Method for Automated On-line Annotation (tool Pannda)
Extracts ontolgy individuals from text according to domain ontology.
Institution: | Slovak University of Technology |
Technologies used: | Java, Sesame, SimMetrics, Apache Lucene, QTag, MySQL |
Inputs: | HTML or text document, domain ontologies |
Outputs: | Ontology individuals extracted from text with coordinates of each individual within text |
Documentation: | HTML, doc, JavaDoc |
Addressed Problems
The task of recognition of the sense of shown data on web is mostly trivial for a person, but often very difficult, if not impossible, for a machine. That's why we aim to put semantic to present web, so data on web can be accessed and understood not only by a human, but also by a machine. Moreover, the Pannda tool uses recognized semantic data during web browsing to mark relevant parts of text which could be interesting for the reader.
Description
The main task is to design a method to simplify navigation on a web page by enhancing the page content with useful annotations. This annotation process is based on known ontologies and user preferences.
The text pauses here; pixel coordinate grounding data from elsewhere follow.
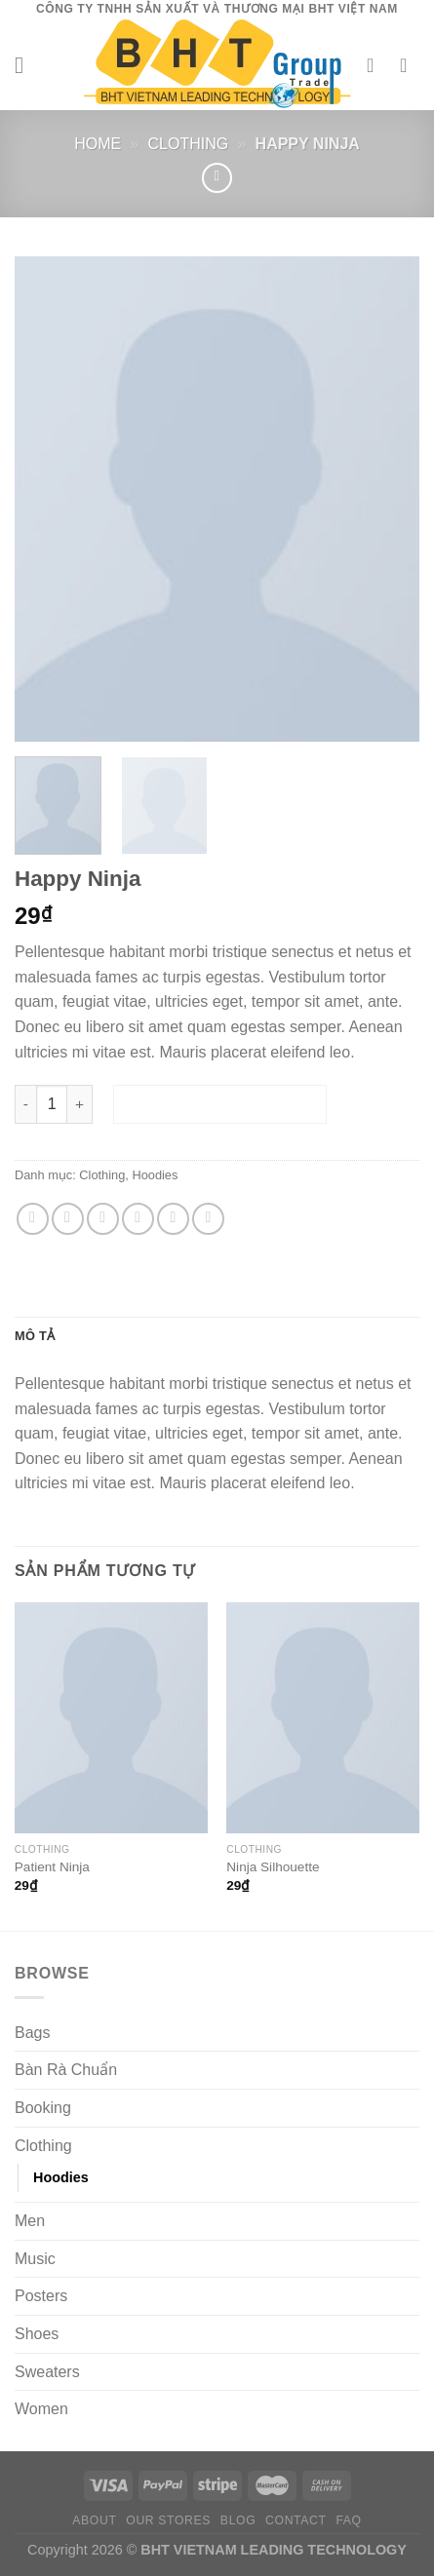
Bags (32, 2032)
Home (97, 143)
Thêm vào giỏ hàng (220, 1104)
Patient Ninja (52, 1868)
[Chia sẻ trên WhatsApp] (33, 1220)
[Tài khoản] (376, 65)
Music (35, 2259)
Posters (41, 2296)
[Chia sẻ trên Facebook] (68, 1220)
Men (30, 2221)
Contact (296, 2521)
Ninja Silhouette (272, 1868)
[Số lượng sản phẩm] (51, 1105)
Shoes (37, 2334)
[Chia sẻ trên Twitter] (103, 1220)
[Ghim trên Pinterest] (173, 1220)
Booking (43, 2108)
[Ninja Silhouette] (322, 1718)
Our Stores (168, 2521)
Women (41, 2410)
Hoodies (155, 1176)
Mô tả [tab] (35, 1335)
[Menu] (26, 65)
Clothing (188, 143)
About (94, 2521)
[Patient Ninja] (111, 1718)
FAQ (348, 2521)
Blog (238, 2521)
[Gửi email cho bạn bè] (138, 1220)
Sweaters (47, 2372)
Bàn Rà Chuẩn (66, 2070)
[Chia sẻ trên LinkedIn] (208, 1220)
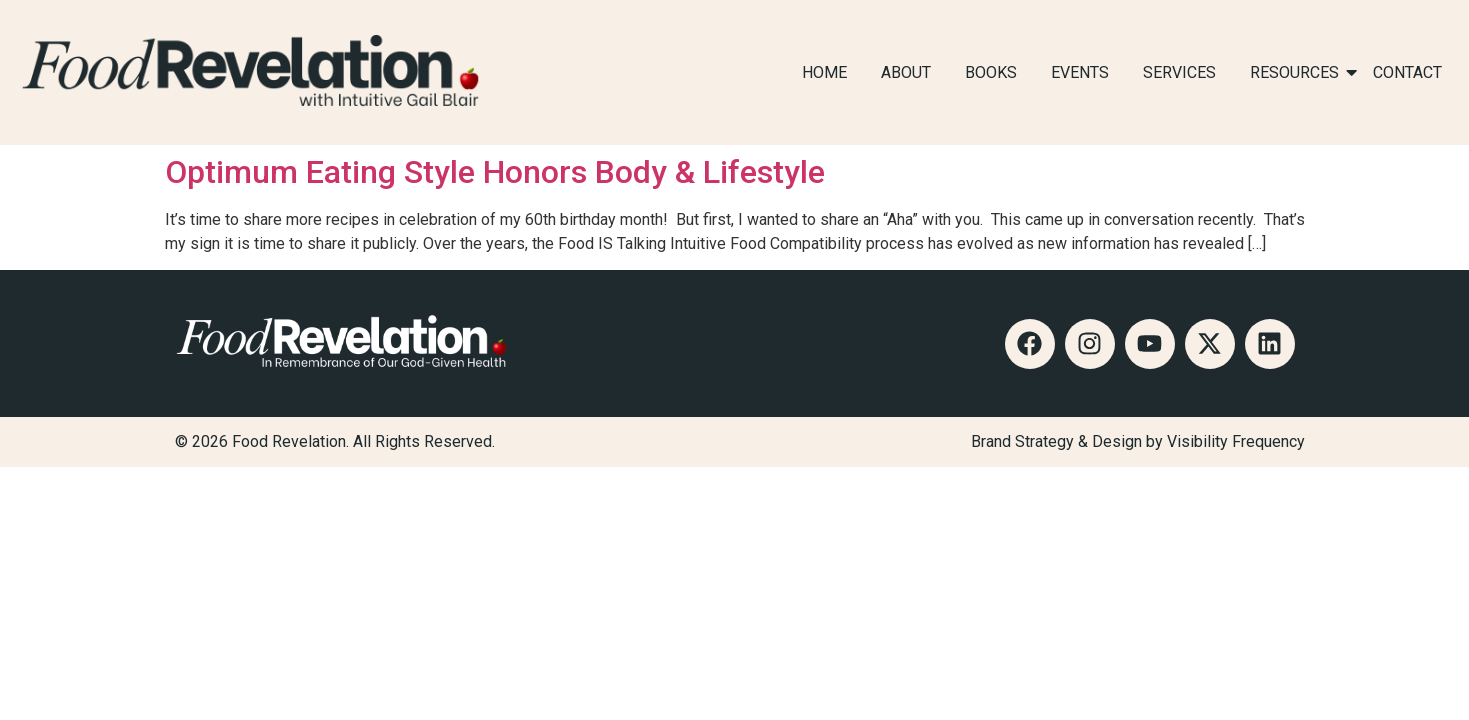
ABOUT (906, 72)
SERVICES (1179, 72)
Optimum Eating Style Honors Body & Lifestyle (495, 172)
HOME (824, 72)
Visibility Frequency (1236, 441)
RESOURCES (1298, 72)
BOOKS (991, 72)
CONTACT (1407, 72)
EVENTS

Annotations are added into the document on-line, whenever a page is accessed by web browser.
The task of annotation is done within five steps by utilizing of four different algorithms. We can split these steps into two different groups. In the first one, the aim is to find parts of processed text, which should represent (or match) concrete instances from given ontologies describing domain. We are recognizing instances according to:
- their labels - text and labels are normalized first (splitting into words, lowercasing, transfering to root form and removing stop-words). If all key-words from an instance are following each other (in any order), this part of processed text is marked as found instance.
- regular expressions - need to specify what regular expressions should be used to find an instance (ontology has to be adapted)
The second group of our annotation steps aims to find parts of text which could be potentially instances of known concepts from given ontologies. We are recognizing concepts according to:
- their labels - we assume html document as input and relay on html-classes naming (labels and class names are normalized first)
- regular expressions - similar to second step of previous group
- language patterns - uses regular expressions too, but they are not concept or instance specific, but language specific, thus we don't need to adapt existing ontology
References
- Martin Adam (2007). An Approach to Automated On-line Annotation. In Proc of research project workshop, Tools for Acguisition, Organisation and Presenting of Information and Knowledge, P. Návrat et al. (Eds.), Polana, Slovakia.